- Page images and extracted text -
>>>
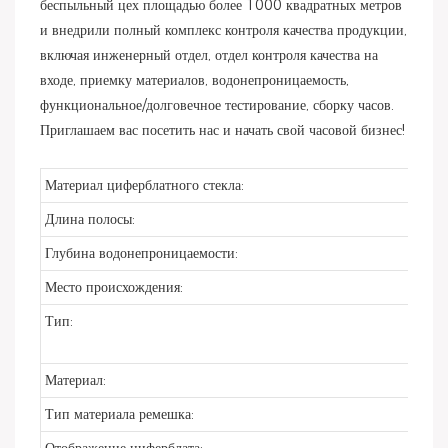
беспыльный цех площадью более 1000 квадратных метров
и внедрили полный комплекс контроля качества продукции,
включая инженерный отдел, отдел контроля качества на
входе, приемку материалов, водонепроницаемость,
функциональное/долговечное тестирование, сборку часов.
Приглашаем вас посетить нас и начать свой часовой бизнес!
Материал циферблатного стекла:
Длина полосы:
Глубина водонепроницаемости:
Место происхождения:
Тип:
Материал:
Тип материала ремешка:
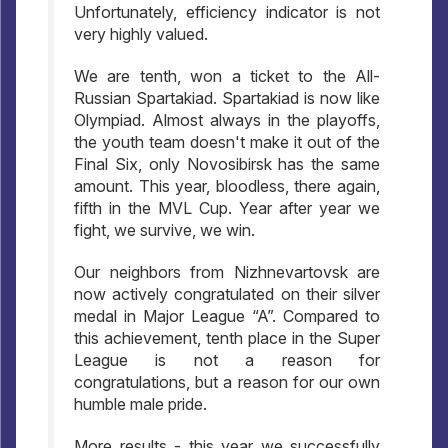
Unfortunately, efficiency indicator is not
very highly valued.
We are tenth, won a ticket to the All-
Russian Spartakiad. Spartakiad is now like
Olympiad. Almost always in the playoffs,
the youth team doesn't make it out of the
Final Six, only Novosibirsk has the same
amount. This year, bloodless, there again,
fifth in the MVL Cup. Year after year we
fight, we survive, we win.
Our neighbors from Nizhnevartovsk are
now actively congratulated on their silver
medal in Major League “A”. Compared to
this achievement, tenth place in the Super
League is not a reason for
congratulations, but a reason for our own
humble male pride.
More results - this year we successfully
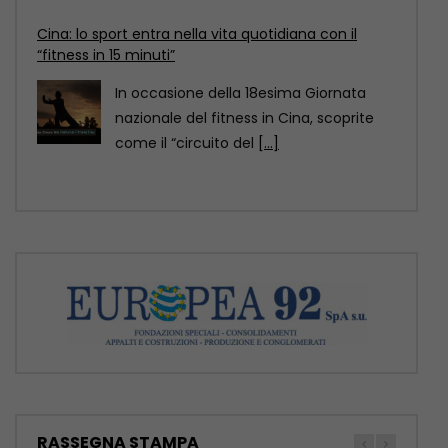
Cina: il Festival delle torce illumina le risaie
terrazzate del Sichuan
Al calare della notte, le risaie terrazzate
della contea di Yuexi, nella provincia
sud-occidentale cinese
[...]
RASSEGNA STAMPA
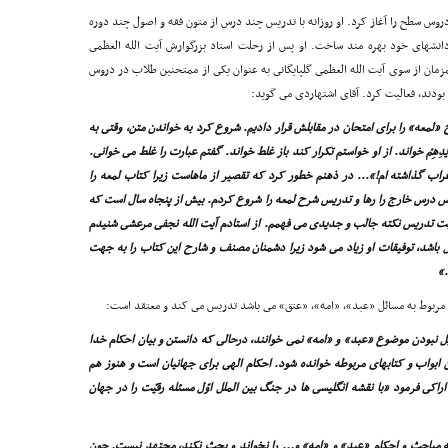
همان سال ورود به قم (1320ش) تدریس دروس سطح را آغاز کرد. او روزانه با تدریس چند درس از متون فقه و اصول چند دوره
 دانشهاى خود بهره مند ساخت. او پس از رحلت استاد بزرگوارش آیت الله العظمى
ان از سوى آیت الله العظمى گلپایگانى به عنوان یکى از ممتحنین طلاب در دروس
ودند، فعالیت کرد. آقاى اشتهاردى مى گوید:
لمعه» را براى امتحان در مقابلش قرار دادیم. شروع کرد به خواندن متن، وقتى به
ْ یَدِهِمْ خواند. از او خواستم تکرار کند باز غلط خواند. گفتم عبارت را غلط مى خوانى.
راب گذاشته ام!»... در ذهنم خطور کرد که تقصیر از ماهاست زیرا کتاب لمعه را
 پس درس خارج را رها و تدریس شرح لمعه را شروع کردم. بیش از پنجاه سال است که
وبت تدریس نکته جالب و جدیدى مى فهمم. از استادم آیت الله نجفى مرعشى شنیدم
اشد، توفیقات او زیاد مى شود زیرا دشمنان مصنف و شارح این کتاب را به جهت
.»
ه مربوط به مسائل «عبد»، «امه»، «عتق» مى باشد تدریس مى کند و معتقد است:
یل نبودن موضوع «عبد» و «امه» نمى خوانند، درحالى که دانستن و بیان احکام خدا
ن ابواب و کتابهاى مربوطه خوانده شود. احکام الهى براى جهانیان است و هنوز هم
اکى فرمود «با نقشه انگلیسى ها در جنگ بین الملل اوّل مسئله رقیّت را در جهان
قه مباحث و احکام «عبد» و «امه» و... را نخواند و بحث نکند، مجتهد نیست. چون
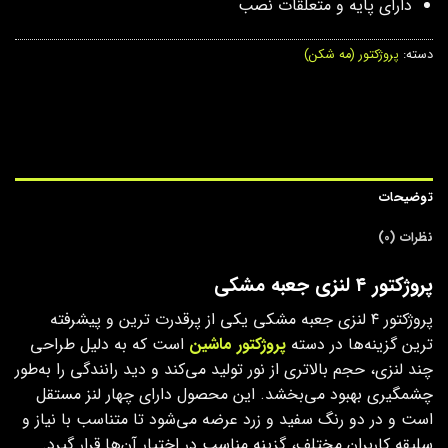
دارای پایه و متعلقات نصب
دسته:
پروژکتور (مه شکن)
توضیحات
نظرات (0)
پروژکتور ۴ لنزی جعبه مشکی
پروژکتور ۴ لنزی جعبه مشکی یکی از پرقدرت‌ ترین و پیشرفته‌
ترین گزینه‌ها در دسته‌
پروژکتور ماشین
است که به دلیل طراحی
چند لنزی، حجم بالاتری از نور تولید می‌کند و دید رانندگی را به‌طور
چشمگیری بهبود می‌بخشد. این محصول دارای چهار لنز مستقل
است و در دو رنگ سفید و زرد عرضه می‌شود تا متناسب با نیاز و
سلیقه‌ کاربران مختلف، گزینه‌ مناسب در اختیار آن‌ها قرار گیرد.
<<<
Take the lines above from the one containing "کتاب لمعه را" down to the one containing "ه مربوط به مسائل", and transcribe them exactly, both ends included.

- Exercise answer -
راب گذاشته ام!»... در ذهنم خطور کرد که تقصیر از ماهاست زیرا کتاب لمعه را
 پس درس خارج را رها و تدریس شرح لمعه را شروع کردم. بیش از پنجاه سال است که
وبت تدریس نکته جالب و جدیدى مى فهمم. از استادم آیت الله نجفى مرعشى شنیدم
اشد، توفیقات او زیاد مى شود زیرا دشمنان مصنف و شارح این کتاب را به جهت
.»
ه مربوط به مسائل «عبد»، «امه»، «عتق» مى باشد تدریس مى کند و معتقد است:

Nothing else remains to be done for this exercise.